I've searched through many threads and various Google searches, tried any remedies I came across and cannot fix this issue. Please help me before I throw this phone against the wall in frustration.

I noticed today that the three or four emails I've tried to send in the past week never arrived in the recipients inbox. I've also noticed, over the course of this week, that any emails I view and delete don't carry over to my actual GMail inbox. So, when I pull it up on the web, all the email I deleted is still there. BUT, I still get new emails on my phone. So, it seems to be only half syncing...if that makes any sense. Any email I send just says "sending..." and stays in my Outbox forever.

Remedies tried: Checked to make sure Gmail is syncing. I checked through "My Accounts", I checked through account settings inside GMail, and I checked in the Battery/Data section as well. Deleted GMail Cache & Data, then I deleted GMail when that didn't work, then I deleted the cache, data, GMail and ran a cache cleaner on my entire phone when that didn't work. When even that didn't work, I tried installing Chevy's Steel Droid ROM thinking I might have screwed up the system. Didn't work. Heck, I even Fastbooted the new 6.890 system this weekend after GMAIL started acting up but BEFORE I realized what was going on, and it didn't work. To top it all off, I factory reset my phone...NOTHING!
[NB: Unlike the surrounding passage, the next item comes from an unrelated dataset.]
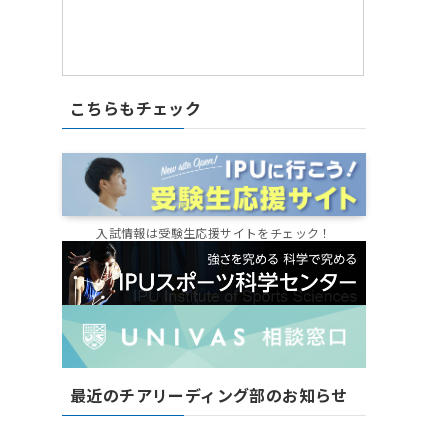
こちらもチェック
入試情報は受験生応援サイトをチェック！
最近のチアリーディング部のお知らせ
WTF is going on here!?!?!? FUUUUUUUUUUUUUUUU GMAIL!!!!!!!!


----------



## bp328i

I have had this issue several times in the past, last time was this week and what has always worked for me was going into settings - applications - manage applications - gmail and clearing data from there.

Good luck...


----------



## dtdlurch

What is the attachment size limit for GMail?


----------



## msjohnson2868

bp328i said:


> I have had this issue several times in the past, last time was this week and what has always worked for me was going into settings - applications - manage applications - gmail and clearing data from there.
> 
> Good luck...


This works. Had this issue a few times after flashing roms on my Droid X. You will have to resend the ones that didn't go...I think you can see that they still say sending or show up in drafts, but don't think you can access them.

Sent from my DROIDX using Tapatalk


----------



## darkbug

I have had that happen on 2 different phones with the same version of gmail... Clearing data seems to do the trick


----------



## dburg

Yeah this happens to me as well. I just use the email application. Seems to be more reliable

Sent from my Nexus One using Tapatalk


----------